Marshals Service to begin serving his sentence on Aug. 2.
Files pleaded guilty to wire fraud, money laundering, and
bank fraud on Jan. 29. According to
admissions made in connection with his guilty plea, between August 2016 and
December 2016, while serving in the Arkansas State Senate, Files used his
senate office to obtain government money known as General Improvement Funds
(GIF) through fraudulent means and for personal gain. Specifically, Files authorized and directed
the Western Arkansas Economic Development District, which was responsible for
administrating the GIF in Files’s legislative district, to award a total of
$46,500 in GIF money to the City of Fort Smith.

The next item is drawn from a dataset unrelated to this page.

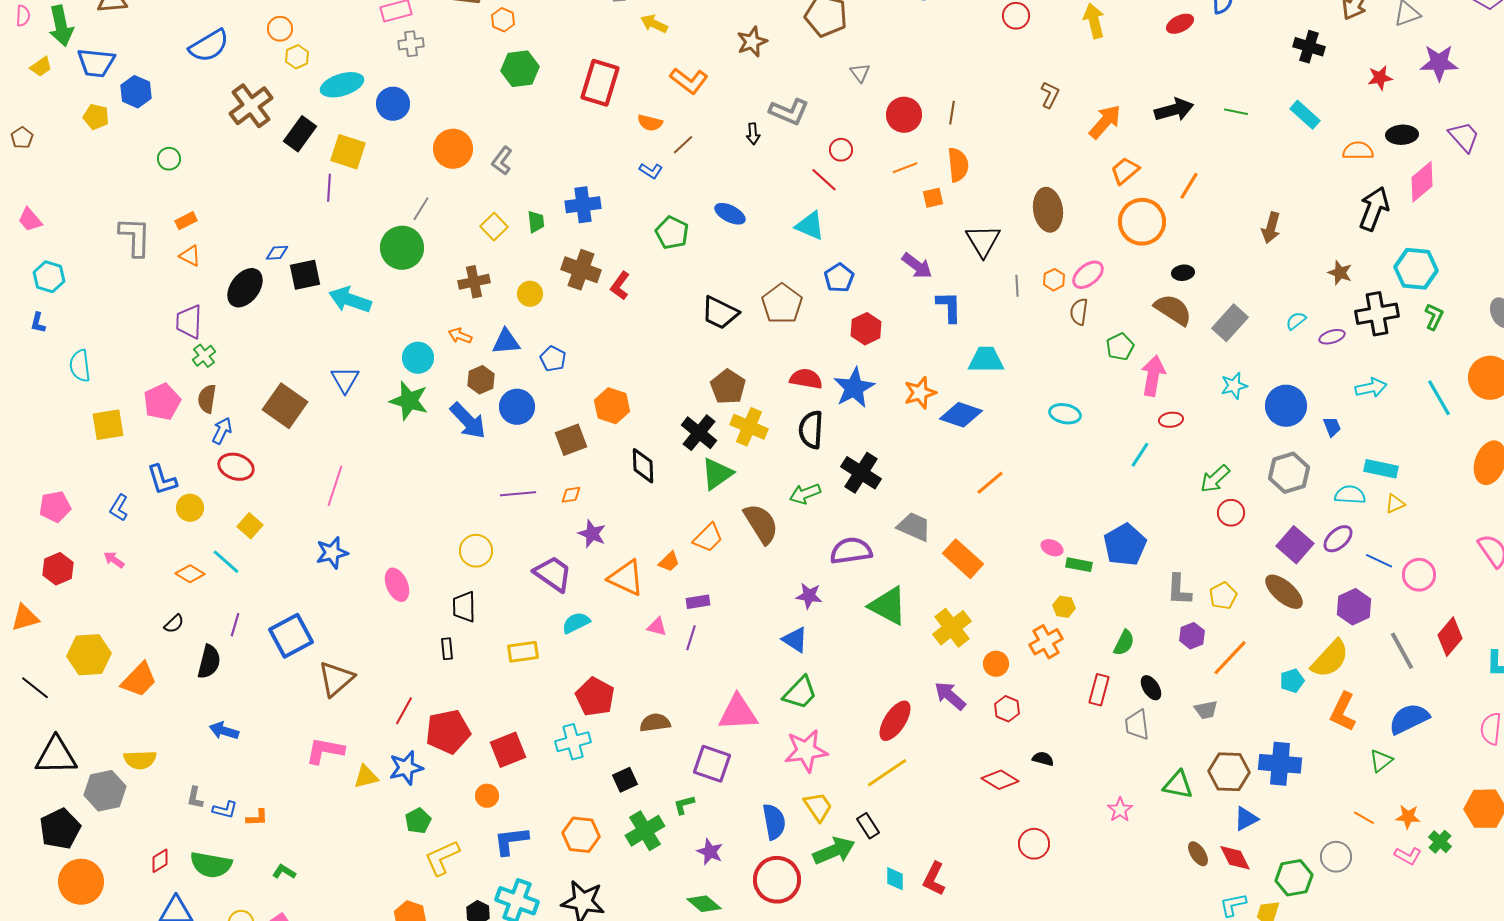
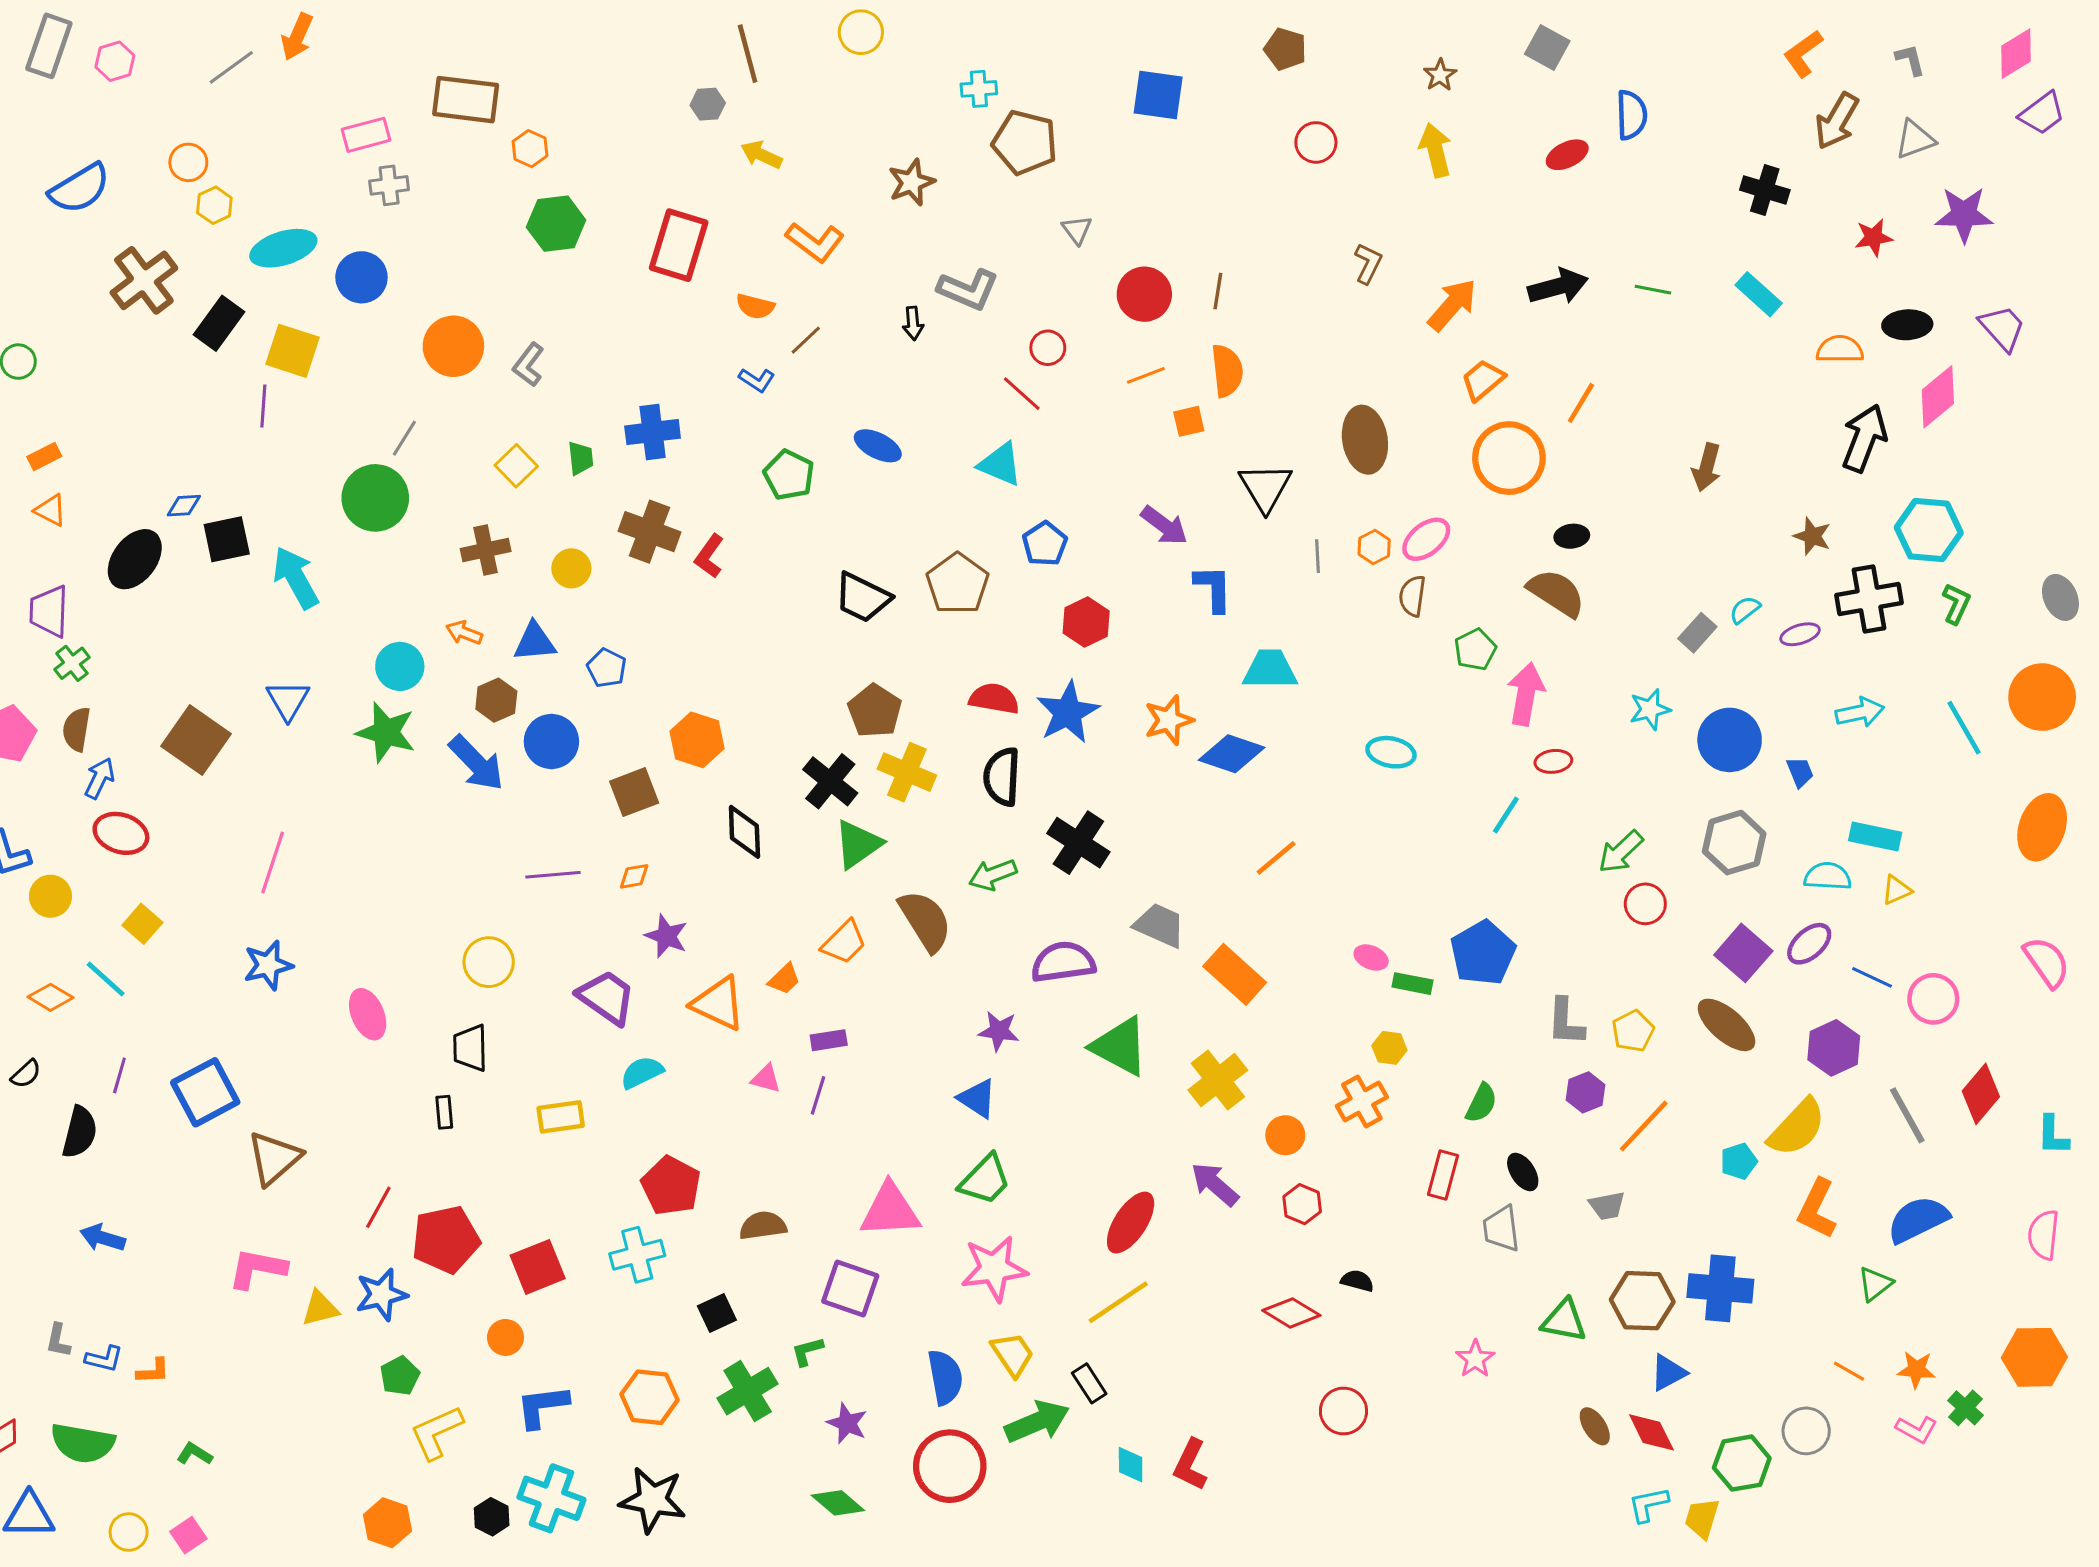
cyan arrow: (350, 300) -> (296, 578), turned 42
gray rectangle: (1230, 323) -> (1697, 633), moved, size x0.7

To secure the release of the GIF money, Files prepared and submitted three
fraudulent bids to the Western Arkansas Economic Development District. Files then instructed an associate to open a
bank account under that person’s name to conceal his role as the ultimate
beneficiary of the GIF award. When a
first installment of approximately $25,900 was wire transferred from the City
of Fort Smith to the associate’s bank account, the associate withdrew
approximately $11,900 of the funds in a cashier’s check made payable to FFH
Construction, Files’s construction company, and the rest in cash. The associate then hand-delivered the check
and the cash to Files who, in turn, deposited the check into his personal bank
account.
Files also admitted to submitting a materially false loan
application in November 2016 in connection with a loan application for
approximately $56,700 from First Western Bank.
The FBI investigated the case. Trial Attorney Victor R. Salgado of the
Criminal Division’s Public Integrity Section and Assistant U.S. Attorney Kyra
Jenner of the Western District of Arkansas prosecuted the case.